**WHAT IS NEEDED:** Skip any pictures. Repeat the data exactly, from its first line through the line that holds "صرف زندگی کے آخری مرحلے کی دیکھ بھال", both included.

Saved data entries

---------------

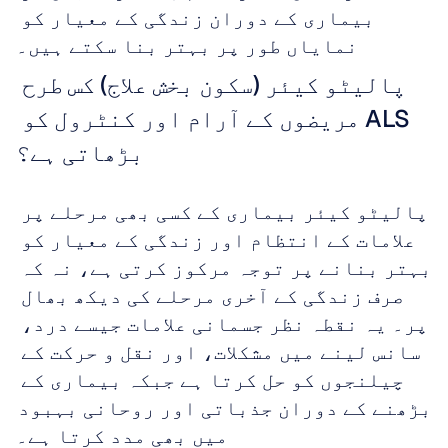
بیماری کے دوران زندگی کے معیار کو 
نمایاں طور پر بہتر بنا سکتے ہیں۔
پالیٹو کیئر (سکون بخش علاج) کس طرح 
ALS مریضوں کے آرام اور کنٹرول کو 
بڑھاتی ہے؟
پالیٹو کیئر بیماری کے کسی بھی مرحلے پر 
علامات کے انتظام اور زندگی کے معیار کو 
بہتر بنانے پر توجہ مرکوز کرتی ہے، نہ کہ 
صرف زندگی کے آخری مرحلے کی دیکھ بھال 
پر۔ یہ نقطہ نظر جسمانی علامات جیسے درد، 
سانس لینے میں مشکلات، اور نقل و حرکت کے 
چیلنجوں کو حل کرتا ہے جبکہ بیماری کے 
بڑھنے کے دوران جذباتی اور روحانی بہبود 
میں بھی مدد کرتا ہے۔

---------------

**YOUR SOLUTION:**
بیماری کے دوران زندگی کے معیار کو 
نمایاں طور پر بہتر بنا سکتے ہیں۔
پالیٹو کیئر (سکون بخش علاج) کس طرح 
ALS مریضوں کے آرام اور کنٹرول کو 
بڑھاتی ہے؟
پالیٹو کیئر بیماری کے کسی بھی مرحلے پر 
علامات کے انتظام اور زندگی کے معیار کو 
بہتر بنانے پر توجہ مرکوز کرتی ہے، نہ کہ 
صرف زندگی کے آخری مرحلے کی دیکھ بھال 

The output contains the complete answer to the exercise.